Lorsque l'une d'elle vient à brûler, comme à Weston-super-Mare lundi ou à Brighton en 2003, c'est toute une ville, toute une région qui perd non seulement un morceau de son patrimoine, mais également une source de revenus appréciable.

Les «piers», ces longues constructions sur pilotis qui s'avancent sur la mer, ont commencé à voir le jour dans la Grande-Bretagne victorienne du 19e siècle avec le développement des chemins de fer et l'amélioration des conditions de vie. Avant de retomber dans une relative désaffection dans les années 1960, alors que l'essor du tourisme de masse attirait les Britanniques vers l'étranger.

Mais plusieurs experts estiment que les 55 «piers» que compte le pays pourraient battre des records de fréquentation cette année alors que de plus en plus de Britanniques - y compris le premier ministre Gordon Brown - passent leurs vacances au Royaume-Uni, souvent pour cause de restrictions budgétaires.

«La conjoncture économique doublée d'un regain d'enthousiasme pour les vacances en Grande-Bretagne offrent un véritable potentiel pour le tourisme national cet été», relevait récemment le chef de l'organisme chargé de promouvoir le tourisme britannique, VisitBritain.

Le site spécialisé lastminute.com a d'ailleurs enregistré une augmentation des réservations en Grande-Bretagne de près de 20 % par rapport à l'an dernier, selon la presse.

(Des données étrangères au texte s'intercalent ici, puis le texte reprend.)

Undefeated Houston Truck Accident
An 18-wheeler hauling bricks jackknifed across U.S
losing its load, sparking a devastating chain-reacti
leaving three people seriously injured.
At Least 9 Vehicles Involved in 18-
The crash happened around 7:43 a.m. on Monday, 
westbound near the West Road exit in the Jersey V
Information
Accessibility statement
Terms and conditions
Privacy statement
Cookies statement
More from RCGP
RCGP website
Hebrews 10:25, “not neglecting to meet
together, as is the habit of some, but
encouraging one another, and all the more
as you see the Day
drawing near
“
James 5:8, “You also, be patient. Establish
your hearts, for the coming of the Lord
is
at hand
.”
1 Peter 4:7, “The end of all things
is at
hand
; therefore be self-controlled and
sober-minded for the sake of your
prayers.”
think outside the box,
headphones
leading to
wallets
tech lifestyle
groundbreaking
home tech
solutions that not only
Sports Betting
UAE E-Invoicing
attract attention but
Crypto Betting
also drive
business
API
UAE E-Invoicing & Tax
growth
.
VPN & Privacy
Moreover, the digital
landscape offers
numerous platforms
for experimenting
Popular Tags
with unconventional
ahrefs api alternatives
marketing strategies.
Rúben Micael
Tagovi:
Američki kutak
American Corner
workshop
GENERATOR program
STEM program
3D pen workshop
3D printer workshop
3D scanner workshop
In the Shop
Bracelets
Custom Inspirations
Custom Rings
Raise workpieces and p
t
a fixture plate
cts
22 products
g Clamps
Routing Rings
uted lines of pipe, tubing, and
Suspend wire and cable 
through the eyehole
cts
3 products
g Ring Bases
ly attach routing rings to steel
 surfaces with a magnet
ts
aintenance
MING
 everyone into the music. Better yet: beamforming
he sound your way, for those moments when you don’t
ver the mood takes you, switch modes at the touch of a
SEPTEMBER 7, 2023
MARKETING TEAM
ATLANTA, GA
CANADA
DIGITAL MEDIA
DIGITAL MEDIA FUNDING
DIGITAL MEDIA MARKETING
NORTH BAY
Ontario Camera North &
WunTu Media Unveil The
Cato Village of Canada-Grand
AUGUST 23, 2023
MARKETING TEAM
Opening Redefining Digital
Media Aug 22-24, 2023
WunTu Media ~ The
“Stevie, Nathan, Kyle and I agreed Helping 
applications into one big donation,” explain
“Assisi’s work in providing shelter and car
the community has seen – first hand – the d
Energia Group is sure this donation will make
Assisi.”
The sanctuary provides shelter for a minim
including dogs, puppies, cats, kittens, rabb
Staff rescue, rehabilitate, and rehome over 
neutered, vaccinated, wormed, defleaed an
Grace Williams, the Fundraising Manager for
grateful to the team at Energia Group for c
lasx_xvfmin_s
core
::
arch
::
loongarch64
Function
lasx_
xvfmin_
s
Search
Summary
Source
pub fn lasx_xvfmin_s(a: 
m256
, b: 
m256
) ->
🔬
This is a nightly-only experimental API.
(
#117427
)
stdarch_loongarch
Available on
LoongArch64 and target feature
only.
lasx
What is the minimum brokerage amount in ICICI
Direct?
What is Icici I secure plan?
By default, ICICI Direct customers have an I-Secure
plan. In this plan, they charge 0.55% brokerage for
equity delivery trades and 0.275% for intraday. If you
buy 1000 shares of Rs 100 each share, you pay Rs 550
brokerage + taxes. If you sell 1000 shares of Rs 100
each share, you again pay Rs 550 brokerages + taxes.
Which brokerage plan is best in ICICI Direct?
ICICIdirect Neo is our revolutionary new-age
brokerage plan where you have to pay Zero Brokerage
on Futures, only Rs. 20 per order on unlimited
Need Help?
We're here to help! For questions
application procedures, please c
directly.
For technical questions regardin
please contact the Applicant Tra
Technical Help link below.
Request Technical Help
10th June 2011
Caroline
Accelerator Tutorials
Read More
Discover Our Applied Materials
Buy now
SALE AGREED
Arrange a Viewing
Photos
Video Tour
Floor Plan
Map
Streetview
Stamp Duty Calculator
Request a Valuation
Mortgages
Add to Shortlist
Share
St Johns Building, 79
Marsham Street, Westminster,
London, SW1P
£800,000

Et pour les nombreux vacanciers ayant choisi de séjourner en bord de mer, les «piers» combinent l'attrait du tourisme moderne - manèges, machines à sous, boutiques et fish and chips - à une certaine nostalgie.

«C'est le genre de truc qu'on voit dans les vieux films», note Géraldine Hickey, une Australienne de 29 ans, en se promenant par un soleil radieux sur la célèbre jetée de Brighton.

«L'architecture est très vieille, c'est très britannique», renchérit son amie Danny Alder, elle aussi originaire de Melbourne.

Peu avant d'être ravagée par un incendie, la «Grand Pier» de la station balnéaire de Weston-Super-Mare venait d'être rénovée: piste de karting, mur d'escalade, ses propriétaires avaient investi plusieurs millions de livres.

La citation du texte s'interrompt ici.